INSTRUCTIONS TO FOLLOW> Using the data beneath, show every line that includes the word "garden".

SUPPLIED RECORDS>
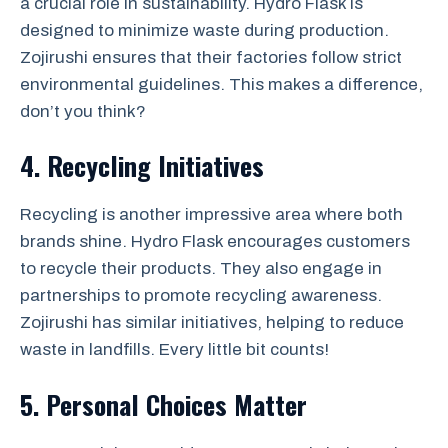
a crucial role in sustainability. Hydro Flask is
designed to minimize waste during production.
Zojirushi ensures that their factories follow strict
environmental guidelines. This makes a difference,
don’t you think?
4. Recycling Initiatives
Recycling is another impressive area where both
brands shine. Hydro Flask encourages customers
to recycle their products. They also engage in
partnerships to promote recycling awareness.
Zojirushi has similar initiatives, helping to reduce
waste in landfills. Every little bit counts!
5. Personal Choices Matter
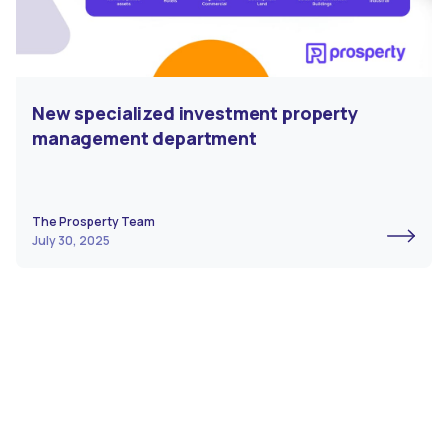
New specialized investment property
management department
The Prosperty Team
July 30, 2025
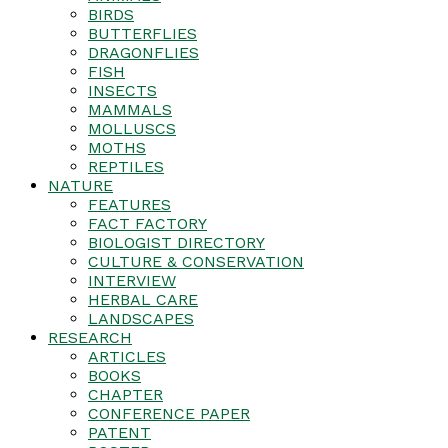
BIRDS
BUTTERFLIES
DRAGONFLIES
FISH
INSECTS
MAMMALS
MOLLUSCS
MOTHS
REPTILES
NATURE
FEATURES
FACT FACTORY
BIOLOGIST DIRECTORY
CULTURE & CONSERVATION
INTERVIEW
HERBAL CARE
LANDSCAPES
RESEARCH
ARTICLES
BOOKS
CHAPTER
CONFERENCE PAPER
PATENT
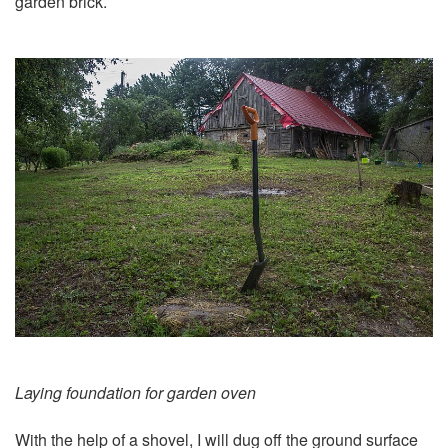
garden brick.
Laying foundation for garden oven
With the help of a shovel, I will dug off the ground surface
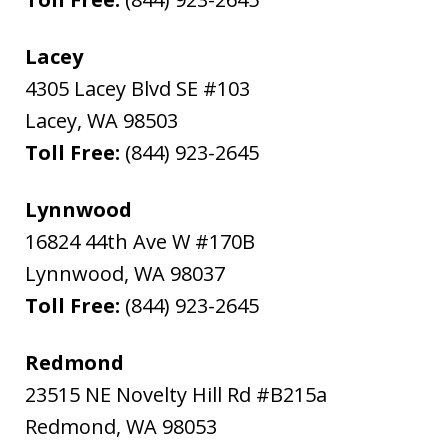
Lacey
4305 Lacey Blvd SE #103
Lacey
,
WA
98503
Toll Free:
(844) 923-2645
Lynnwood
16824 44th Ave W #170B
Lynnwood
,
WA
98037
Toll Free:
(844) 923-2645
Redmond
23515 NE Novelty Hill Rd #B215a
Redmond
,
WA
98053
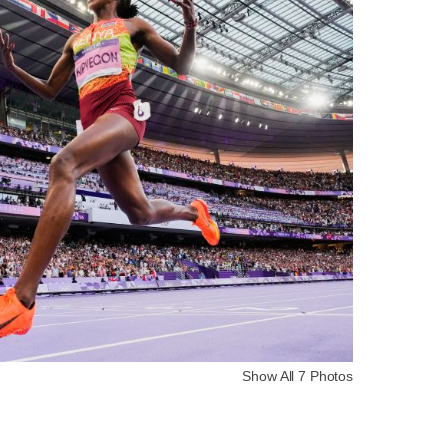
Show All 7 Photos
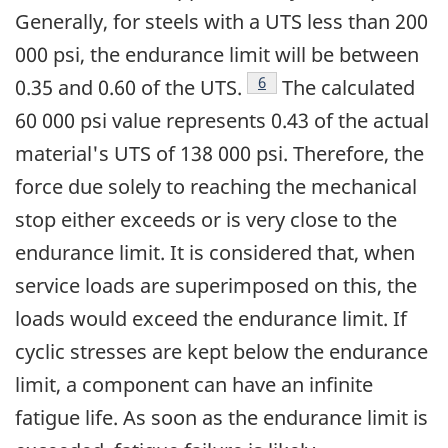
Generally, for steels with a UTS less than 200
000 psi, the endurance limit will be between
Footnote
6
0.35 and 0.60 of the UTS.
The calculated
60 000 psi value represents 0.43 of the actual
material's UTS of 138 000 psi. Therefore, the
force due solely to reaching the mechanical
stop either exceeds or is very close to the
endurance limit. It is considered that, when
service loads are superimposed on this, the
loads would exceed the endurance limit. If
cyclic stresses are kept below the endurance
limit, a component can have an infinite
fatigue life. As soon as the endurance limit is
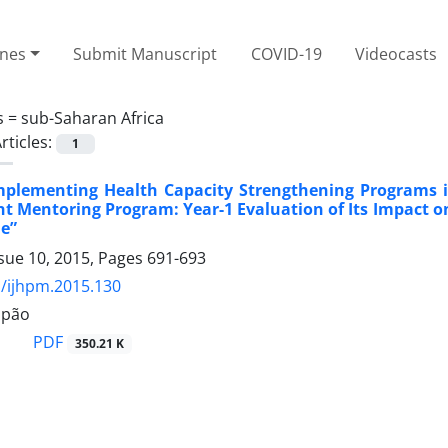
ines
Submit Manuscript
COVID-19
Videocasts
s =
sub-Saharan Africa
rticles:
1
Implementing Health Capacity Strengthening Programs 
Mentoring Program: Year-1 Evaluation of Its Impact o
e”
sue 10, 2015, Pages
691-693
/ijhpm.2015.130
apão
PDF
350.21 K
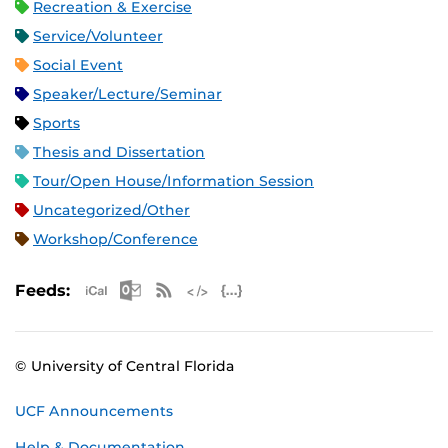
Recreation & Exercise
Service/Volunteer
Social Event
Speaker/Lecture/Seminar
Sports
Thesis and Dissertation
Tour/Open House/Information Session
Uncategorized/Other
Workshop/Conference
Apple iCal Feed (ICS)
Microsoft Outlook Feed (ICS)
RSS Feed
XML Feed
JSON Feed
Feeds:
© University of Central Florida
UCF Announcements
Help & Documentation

RESULT OF THIS EXERCISE>
garden brick.
Laying foundation for garden oven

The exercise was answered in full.